Task statement
Please count the lines below that contain the word "programa", and reply with that number alone.

• • • • • • •

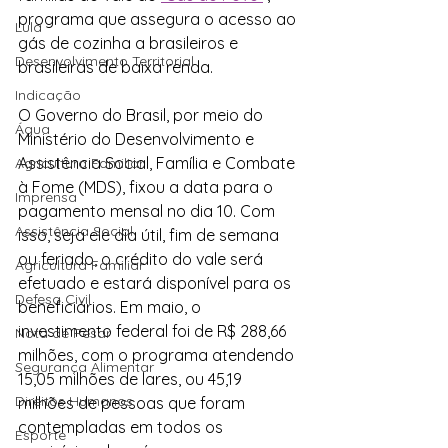
programa que assegura o acesso ao 
Lula
gás de cozinha a brasileiros e 
Desenvolvimento Territorial
brasileiras de baixa renda.
Indicação
O Governo do Brasil, por meio do 
Água
Ministério do Desenvolvimento e 
Assistência Social, Família e Combate 
Agricultura Familiar
à Fome (MDS), fixou a data para o 
Imprensa
pagamento mensal no dia 10. Com 
Assistência Social
isso, seja ele dia útil, fim de semana 
ou feriado, o crédito do vale será 
Agricultura Familiar
efetuado e estará disponível para os 
Defesa Civil
beneficiários. Em maio, o 
investimento federal foi de R$ 288,66 
Nota de Pesar
milhões, com o programa atendendo 
Segurança Alimentar
15,05 milhões de lares, ou 45,19 
Direitos Humanos
milhões de pessoas que foram 
contempladas em todos os 
Esporte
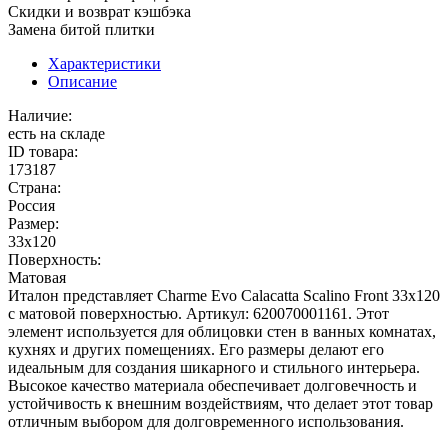
Скидки и возврат кэшбэка
Замена битой плитки
Характеристики
Описание
Наличие:
есть на складе
ID товара:
173187
Страна:
Россия
Размер:
33x120
Поверхность:
Матовая
Италон представляет Charme Evo Calacatta Scalino Front 33x120
с матовой поверхностью. Артикул: 620070001161. Этот
элемент используется для облицовки стен в ванных комнатах,
кухнях и других помещениях. Его размеры делают его
идеальным для создания шикарного и стильного интерьера.
Высокое качество материала обеспечивает долговечность и
устойчивость к внешним воздействиям, что делает этот товар
отличным выбором для долговременного использования.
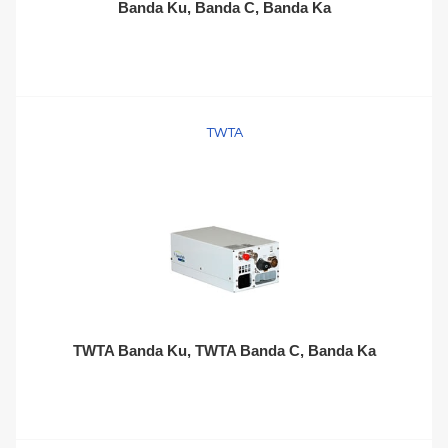
Banda Ku, Banda C, Banda Ka
TWTA
TWTA Banda Ku, TWTA Banda C, Banda Ka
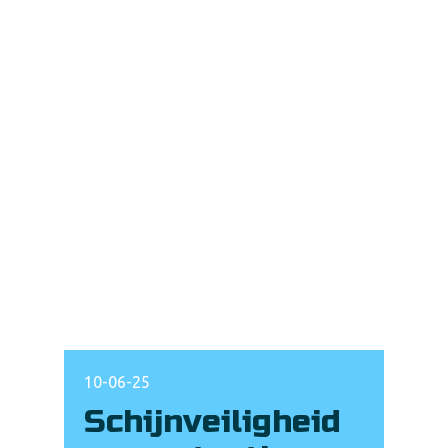
10-06-25
Schijnveiligheid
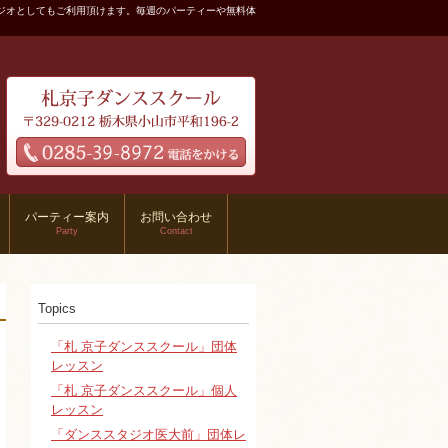
ジオとしてもご利用頂けます。毎週のパーティーや無料体
パーティー案内
お問い合わせ
Party
Contact
Topics
「札 京子ダンススクール」団体
レッスン
「札 京子ダンススクール」個人
レッスン
「ダンススタジオ医大前」団体レ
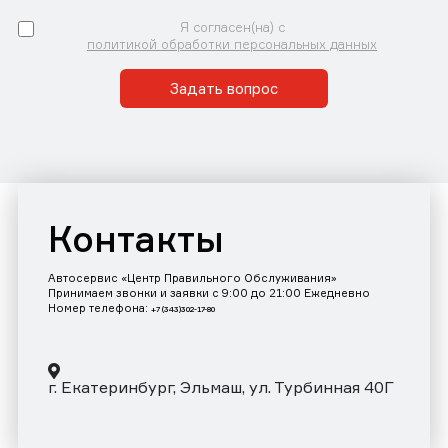
Я согласен(на) с
политикой обработки персональных данных
Задать вопрос
Контакты
Автосервис «Центр Правильного Обслуживания»
Принимаем звонки и заявки с 9:00 до 21:00 Ежедневно
Номер телефона:
+7 (343)302-17-80
г. Екатеринбург, Эльмаш, ул. Турбинная 40Г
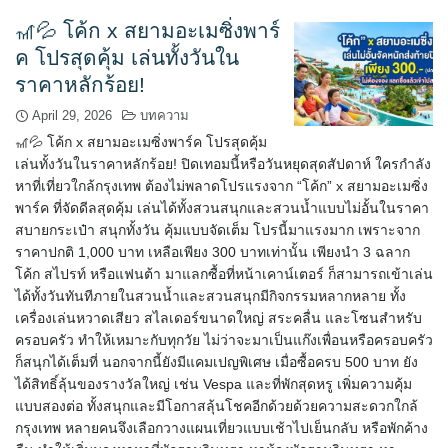
🎢💦 โค้ก x สยามอะเมซิ่งพาร์
ค โปรสุดคุ้ม เล่นทั้งวันใน
ราคาหลักร้อย!
April 29, 2026
บทความ
🎢💦 โค้ก x สยามอะเมซิ่งพาร์ค โปรสุดคุ้ม
เล่นทั้งวันในราคาหลักร้อย! ปิดเทอมนี้หรือวันหยุดสุดสัปดาห์ ใครกำลัง
หาที่เที่ยวใกล้กรุงเทพ ต้องไม่พลาดโปรแรงจาก “โค้ก” x สยามอะเมซิ่ง
พาร์ค ที่จัดดีลสุดคุ้ม เล่นได้ทั้งสวนสนุกและสวนน้ำแบบไม่อั้นในราคา
สบายกระเป๋า สนุกทั้งวัน คุ้มแบบจัดเต็ม โปรนี้มาแรงมาก เพราะจาก
ราคาปกติ 1,000 บาท เหลือเพียง 300 บาทเท่านั้น เพียงนำ 3 ฉลาก
โค้ก สไปรท์ หรือแฟนต้า มาแลกซื้อที่หน้าเคาน์เตอร์ ก็สามารถเข้าเล่น
ได้ทั้งวันทันทีภายในสวนน้ำและสวนสนุกมีกิจกรรมหลากหลาย ทั้ง
เครื่องเล่นหวาดเสียว สไลเดอร์ขนาดใหญ่ สระคลื่น และโซนสำหรับ
ครอบครัว ทำให้เหมาะกับทุกวัย ไม่ว่าจะมาเป็นแก๊งเพื่อนหรือครอบครัว
ก็สนุกได้เต็มที่ นอกจากนี้ยังมีแคมเปญพิเศษ เมื่อซื้อครบ 500 บาท ยัง
ได้สิทธิ์ลุ้นของรางวัลใหญ่ เช่น Vespa และที่พักสุดหรู เพิ่มความคุ้ม
แบบสองต่อ ทั้งสนุกและมีโอกาสลุ้นโชคอีกด้วยด้วยความสะดวกใกล้
กรุงเทพ หลายคนจึงเลือกวางแผนเที่ยวแบบเช้าไปเย็นกลับ หรือพักค้าง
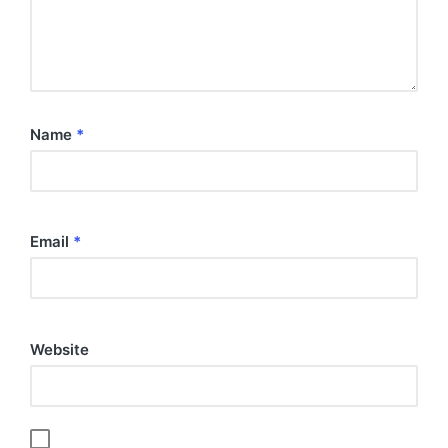
Name
*
Email
*
Website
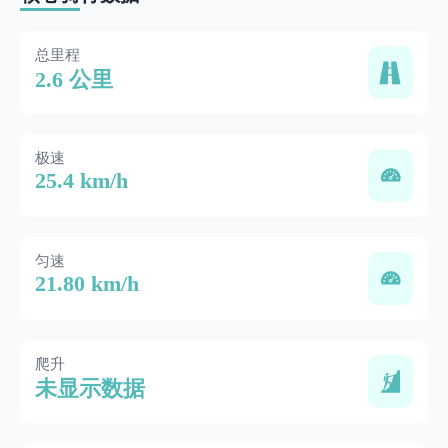
总里程
2.6 公里
极速
25.4 km/h
匀速
21.80 km/h
爬升
未显示数据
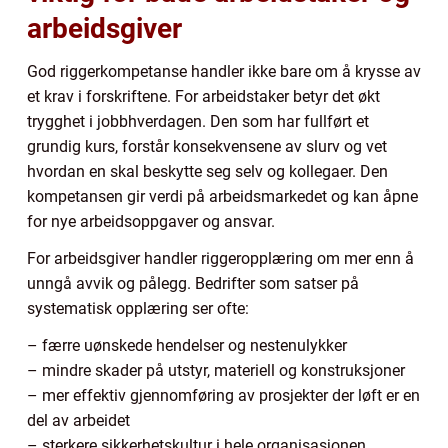
arbeidsgiver
God riggerkompetanse handler ikke bare om å krysse av
et krav i forskriftene. For arbeidstaker betyr det økt
trygghet i jobbhverdagen. Den som har fullført et
grundig kurs, forstår konsekvensene av slurv og vet
hvordan en skal beskytte seg selv og kollegaer. Den
kompetansen gir verdi på arbeidsmarkedet og kan åpne
for nye arbeidsoppgaver og ansvar.
For arbeidsgiver handler riggeropplæring om mer enn å
unngå avvik og pålegg. Bedrifter som satser på
systematisk opplæring ser ofte:
– færre uønskede hendelser og nestenulykker
– mindre skader på utstyr, materiell og konstruksjoner
– mer effektiv gjennomføring av prosjekter der løft er en
del av arbeidet
– sterkere sikkerhetskultur i hele organisasjonen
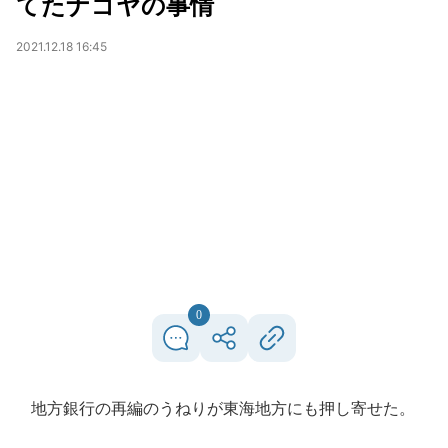
てたナゴヤの事情
2021.12.18 16:45
0
地方銀行の再編のうねりが東海地方にも押し寄せた。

• • • • • • •

Written answer
2